======== EXERCISE MATERIALS

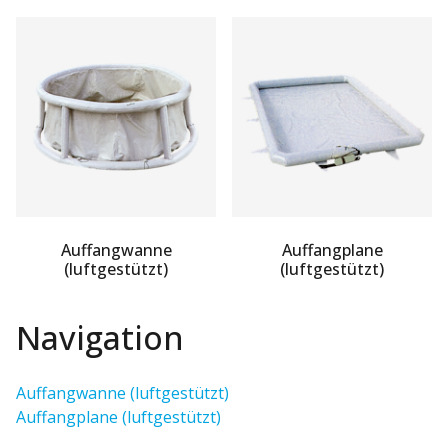
Auffangwanne
Auffangplane
(luftgestützt)
(luftgestützt)
Navigation
Auffangwanne (luftgestützt)
Auffangplane (luftgestützt)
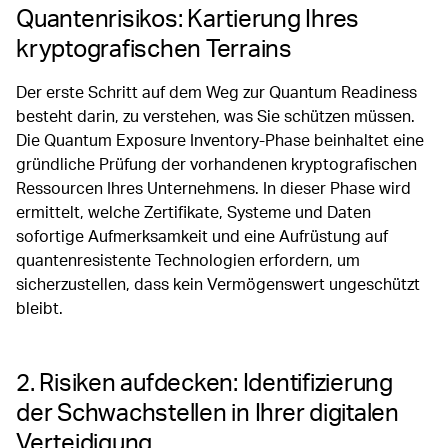
Quantenrisikos: Kartierung Ihres
kryptografischen Terrains
Der erste Schritt auf dem Weg zur Quantum Readiness
besteht darin, zu verstehen, was Sie schützen müssen.
Die Quantum Exposure Inventory-Phase beinhaltet eine
gründliche Prüfung der vorhandenen kryptografischen
Ressourcen Ihres Unternehmens. In dieser Phase wird
ermittelt, welche Zertifikate, Systeme und Daten
sofortige Aufmerksamkeit und eine Aufrüstung auf
quantenresistente Technologien erfordern, um
sicherzustellen, dass kein Vermögenswert ungeschützt
bleibt.
2. Risiken aufdecken: Identifizierung
der Schwachstellen in Ihrer digitalen
Verteidigung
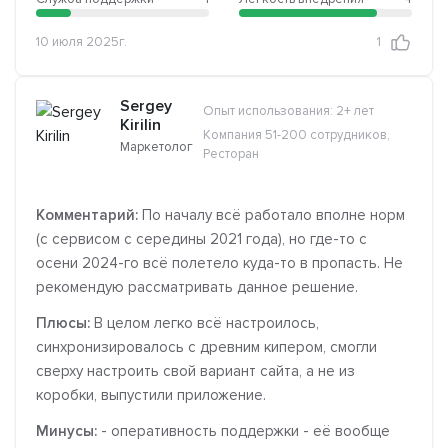
10 июля 2025г.
1
Sergey
Опыт использования: 2+ лет
Kirilin
Компания 51-200 сотрудников,
Маркетолог
Ресторан
Комментарий:
По началу всё работало вполне норм
(с сервисом с середины 2021 года), но где-то с
осени 2024-го всё полетело куда-то в пропасть. Не
рекомендую рассматривать данное решение.
Плюсы:
В целом легко всё настроилось,
синхронизировалось с древним кипером, смогли
сверху настроить свой вариант сайта, а не из
коробки, выпустили приложение.
Минусы:
- оперативность поддержки - её вообще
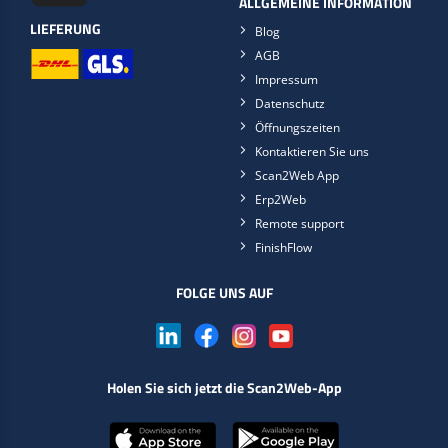
ALLGEMEINE INFORMATION
LIEFERUNG
Blog
AGB
Impressum
Datenschutz
Öffnungszeiten
Kontaktieren Sie uns
Scan2Web App
Erp2Web
Remote support
FinishFlow
FOLGE UNS AUF
Holen Sie sich jetzt die Scan2Web-App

================

▸ EXERCISE DETAILS: Pictures in the records above are left out; print everything else exactly as written.

▸ RESULT OF THE TASK:
Auffangwanne
Auffangplane
(luftgestützt)
(luftgestützt)
Navigation
Auffangwanne (luftgestützt)
Auffangplane (luftgestützt)
Quantenrisikos: Kartierung Ihres
kryptografischen Terrains
Der erste Schritt auf dem Weg zur Quantum Readiness
besteht darin, zu verstehen, was Sie schützen müssen.
Die Quantum Exposure Inventory-Phase beinhaltet eine
gründliche Prüfung der vorhandenen kryptografischen
Ressourcen Ihres Unternehmens. In dieser Phase wird
ermittelt, welche Zertifikate, Systeme und Daten
sofortige Aufmerksamkeit und eine Aufrüstung auf
quantenresistente Technologien erfordern, um
sicherzustellen, dass kein Vermögenswert ungeschützt
bleibt.
2. Risiken aufdecken: Identifizierung
der Schwachstellen in Ihrer digitalen
Verteidigung
10 июля 2025г.
1
Sergey
Опыт использования: 2+ лет
Kirilin
Компания 51-200 сотрудников,
Маркетолог
Ресторан
Комментарий:
По началу всё работало вполне норм
(с сервисом с середины 2021 года), но где-то с
осени 2024-го всё полетело куда-то в пропасть. Не
рекомендую рассматривать данное решение.
Плюсы:
В целом легко всё настроилось,
синхронизировалось с древним кипером, смогли
сверху настроить свой вариант сайта, а не из
коробки, выпустили приложение.
Минусы:
- оперативность поддержки - её вообще
ALLGEMEINE INFORMATION
LIEFERUNG
Blog
AGB
Impressum
Datenschutz
Öffnungszeiten
Kontaktieren Sie uns
Scan2Web App
Erp2Web
Remote support
FinishFlow
FOLGE UNS AUF
Holen Sie sich jetzt die Scan2Web-App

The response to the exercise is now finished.